Il piano prevedeva, nell’ambito dell’aggiornamento della normativa Reach*, il bando di una cifra compresa tra 7mila e 12mila sostanze chimiche pericolose, che non si sarebbero più potute utilizzare nei prodotti di consumo, con deroghe solo per gli impieghi essenziali. Nella lista sarebbero state incluse le sostanze per- e polifluoroalchiliche, meglio note con la sigla Pfas, composti chimici ‘perenni’ che si accumulano nell’ambiente e negli organismi diversi. Secondo un’analisi, vietare le sostanze chimiche più pericolose comporterebbe un risparmio per i sistemi sanitari di 11-31 miliardi di euro l’anno, decisamente superiore ai costi che dovrebbe sopportare l’industria chimica per allineare i suoi processi produttivi alle nuove regole (0,9-2,7 miliardi di euro l’anno).
Nonostante questo, l’aggiornamento della normativa Reach è slittato a causa di uno scontro tra due dipartimenti della Commissione europea che stavano lavorando sul testo: quello che si occupa di ambiente, a favore misure più restrittive, e quello deputato al mercato interno, che si opponeva.

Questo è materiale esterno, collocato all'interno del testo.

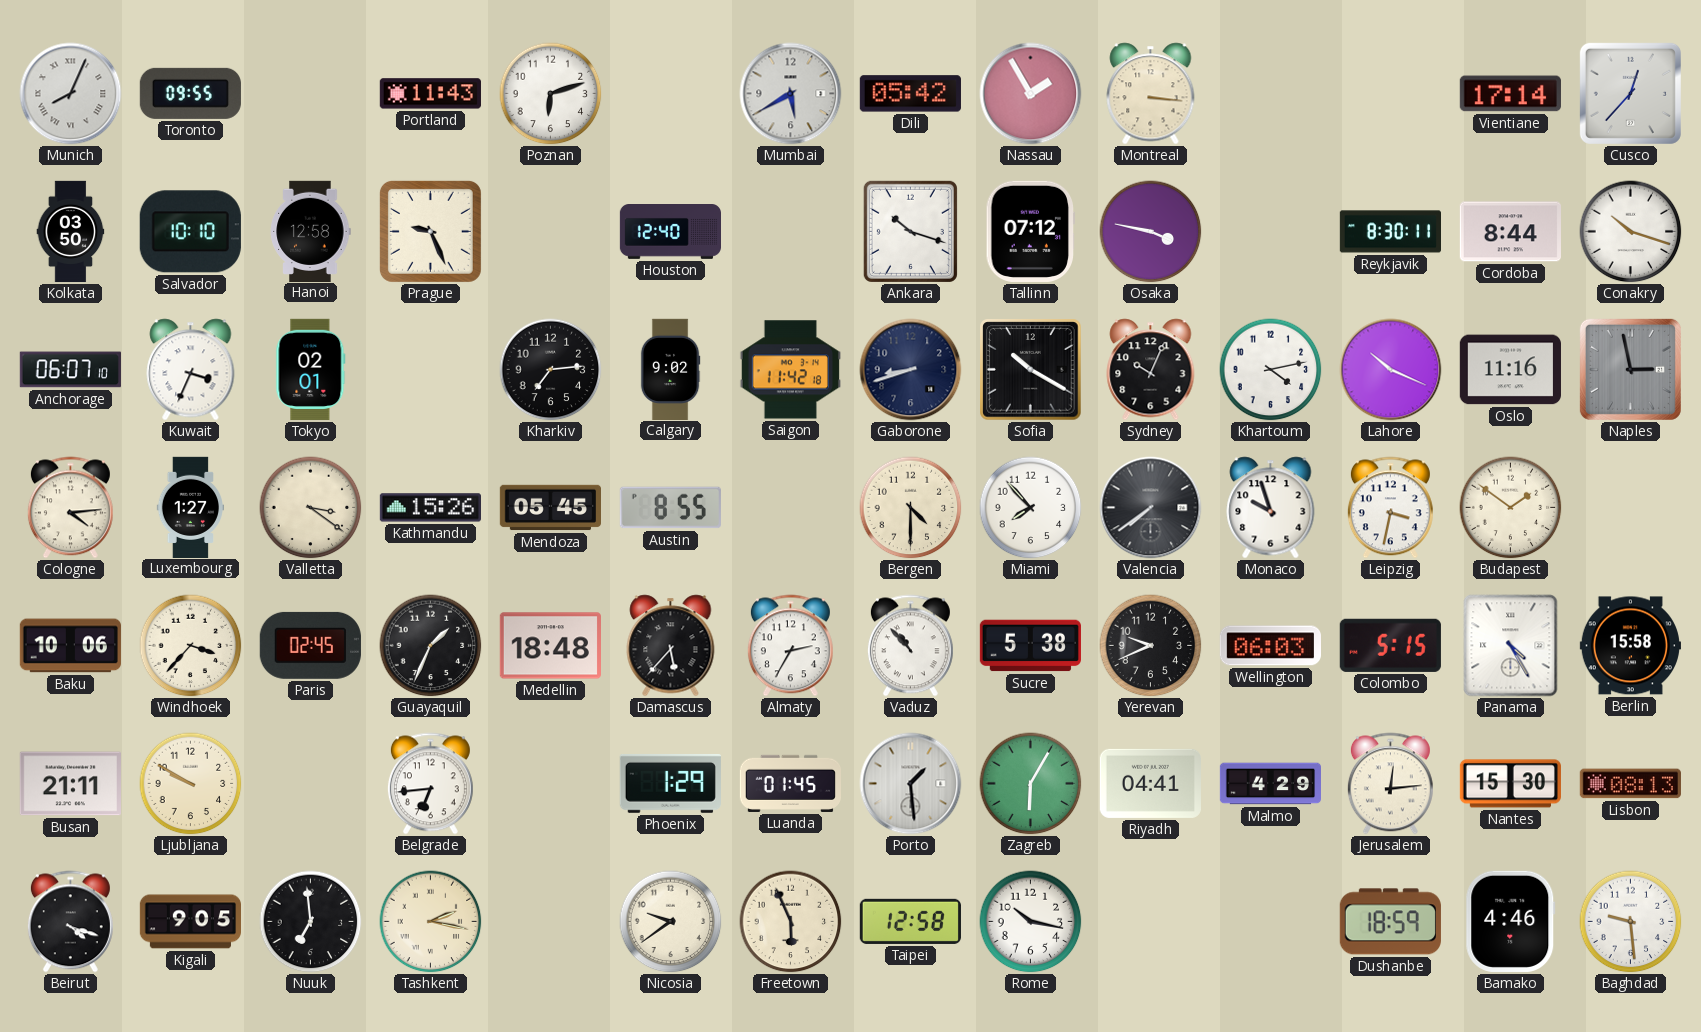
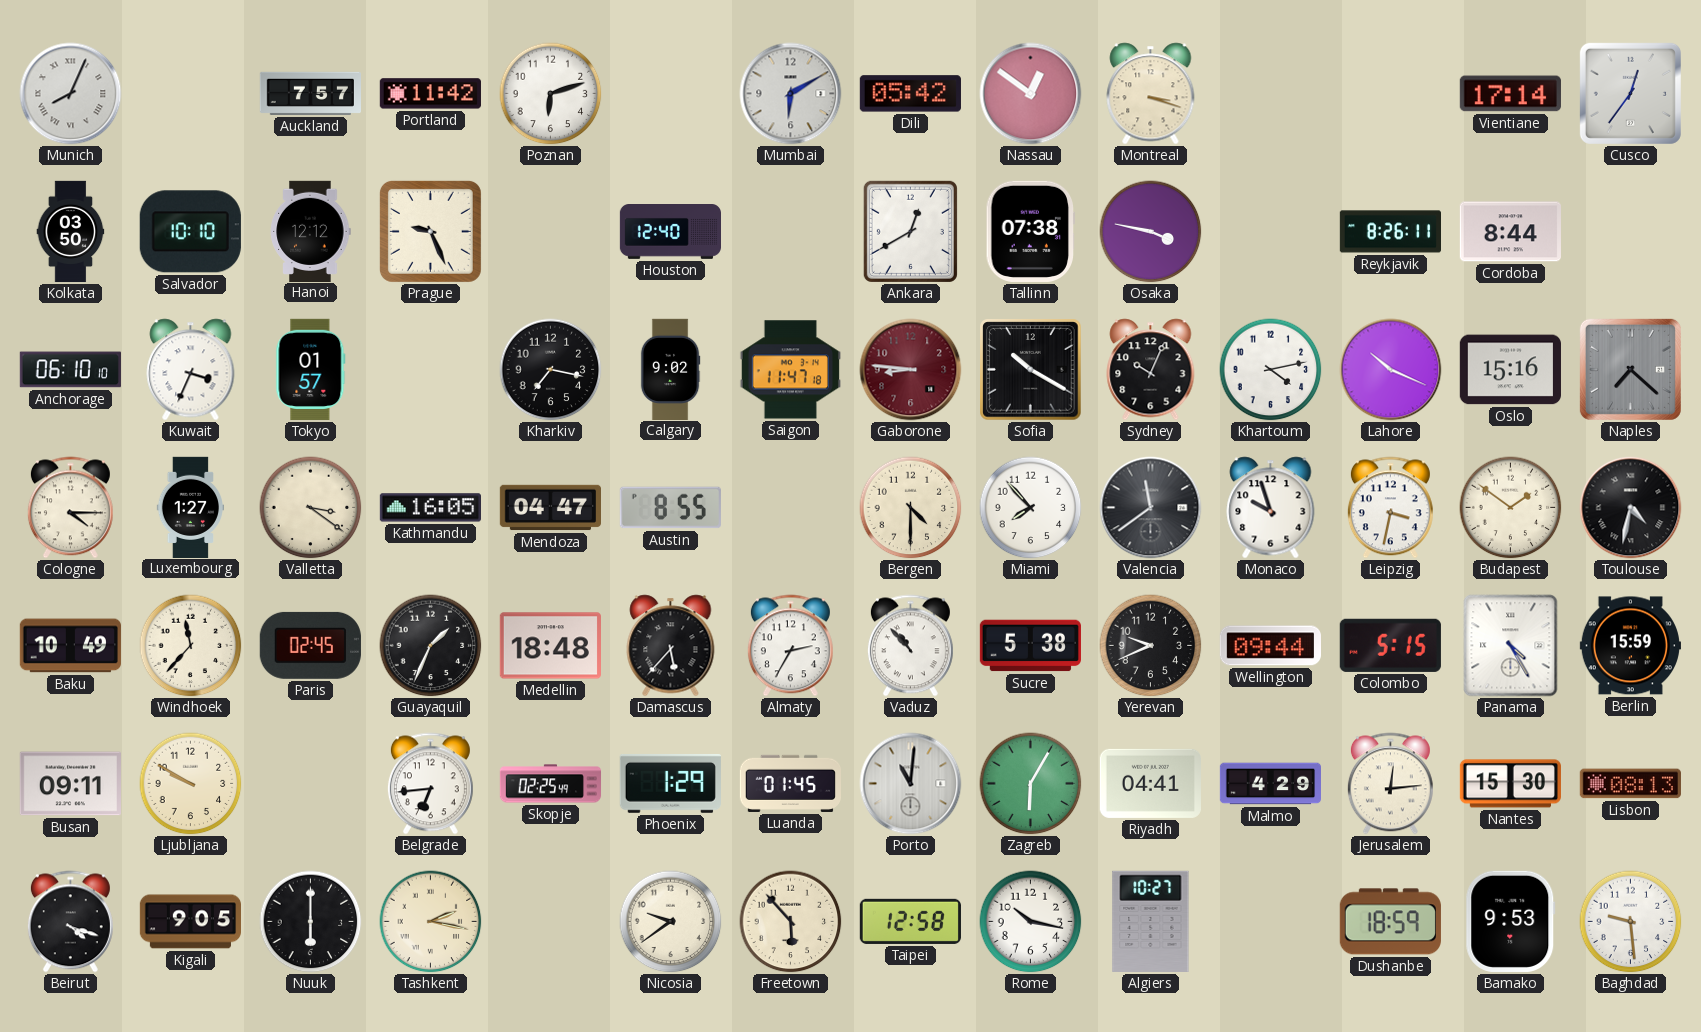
Toronto: 09:55 -> none
Auckland: none -> 7:57
Portland: 11:43 -> 11:42
Mumbai: 5:40 -> 6:10
Nassau: 1:55 -> 12:51
Montreal: 3:16 -> 3:18
Cusco: 12:37 -> 12:36
Hanoi: 12:58 -> 12:12
Ankara: 10:18 -> 12:40
Tallinn: 07:12 -> 07:38
Reykjavik: 8:30 -> 8:26
Conakry: 10:18 -> none
Anchorage: 06:07 -> 06:10
Tokyo: 02:01 -> 01:57
Kharkiv: 7:14 -> 7:17
Saigon: 11:42 -> 11:47
Gaborone: 8:42 -> 8:46
Gaborone dial: navy -> burgundy
Oslo: 11:16 -> 15:16
Naples: 2:58 -> 7:22
Cologne: 4:14 -> 4:15
Kathmandu: 15:26 -> 16:05
Mendoza: 05:45 -> 04:47
Valencia: 7:39 -> 11:39
Toulouse: none -> 4:32
Baku: 10:06 -> 10:49
Windhoek: 3:37 -> 11:37
Wellington: 06:03 -> 09:44
Berlin: 15:58 -> 15:59
Busan: 21:11 -> 09:11
Skopje: none -> 02:25
Porto: 1:29 -> 11:01
Nuuk: 6:59 -> 6:00
Freetown: 5:56 -> 5:53
Algiers: none -> 10:27
Bamako: 4:46 -> 9:53
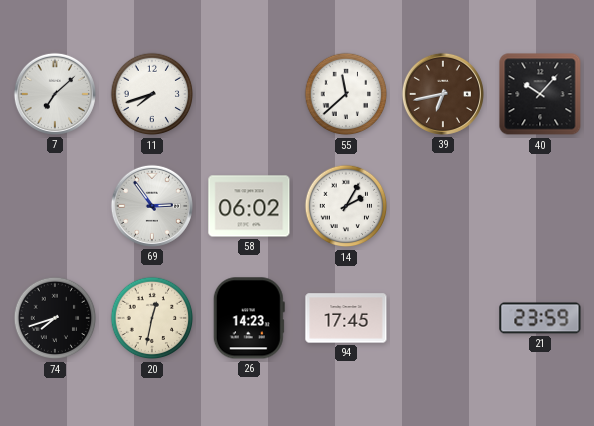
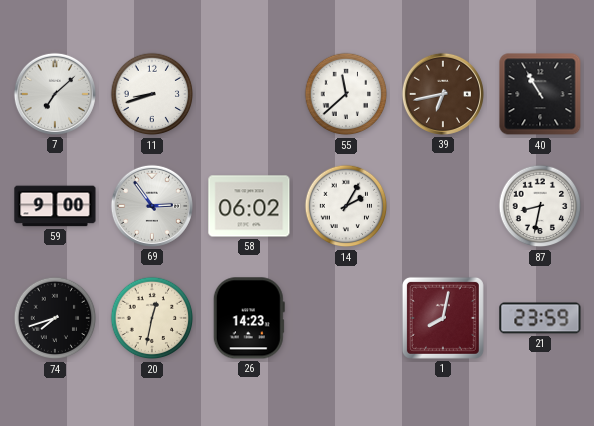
11: 7:42 -> 8:42
40: 10:07 -> 10:55
59: none -> 9:00
87: none -> 8:32
94: 17:45 -> none
1: none -> 8:02
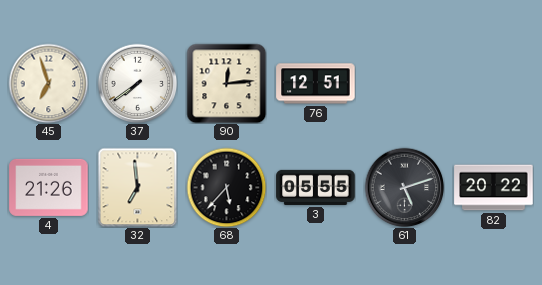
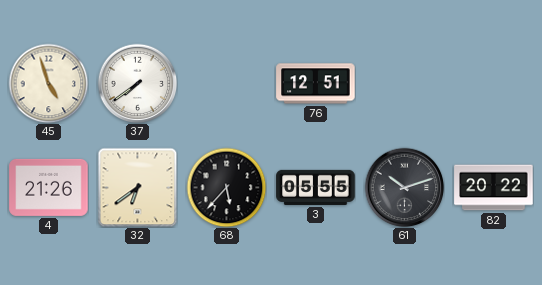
45: 6:57 -> 4:57
90: 12:14 -> none
32: 6:59 -> 6:39
61: 5:12 -> 10:12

Un documento legislativo visionato dal Guardian rivela come la Commissione stia considerando tre possibili opzioni, che prevedono rispettivamente una restrizione del 50%, del 10% o dell’1% delle sostanze chimiche pericolose attualmente disponibili sul mercato.
Una fonte interna alle istituzioni europee ha dichiarato al quotidiano britannico che a Bruxelles si è creato “un cambiamento completo nell’ondata di sostegno ai consumatori e all’ambiente”, da cui nel 2020 erano nati il ‘Green Deal’ e la strategia ‘Farm to Fork’, due iniziative che, negli ultimi mesi, stanno perdendo pezzi a causa delle pressioni di vari settori industriali (agroalimentare compreso), con il sostegno di alcuni partiti politici, soprattutto di destra e centro-destra. Il già citato Partito Popolare Europeo ha proposto infatti una “moratoria regolatoria per rimandare quegli atti che aumenterebbero inutilmente i costi per le aziende … come la normativa Reach”. A queste si sono aggiunte le ingerenze di alcuni capi di stato, come il presidente Francese Emmanuel Macron e il primo ministro belga Alexander De Croo.
Le pressioni più pesanti, però, probabilmente sono arrivate dalla Germania. L’Associazione tedesca delle industrie chimiche (Vci) aveva chiesto chiesto di rimandare il divieto già nel marzo 2022 e lo scorso giugno aveva dichiarato, per bocca del suo direttore Wolfgang Grosse Entrup, che la proposta di vietare gli Pfas avrebbe effetti ‘fatali’ per l’industria tedesca. Secondo dati dell’associazione Corporate Europe Observatory, 11 operatori del settore Pfas tedesco hanno impiegato 94 lobbisti, spendendo un totale di 9 milioni di euro. A Bruxelles, 12 membri dell’industria degli Pfas hanno 72 lobbisti attivi, per una spesa annuale compresa tra i 18 e i 21 milioni di euro.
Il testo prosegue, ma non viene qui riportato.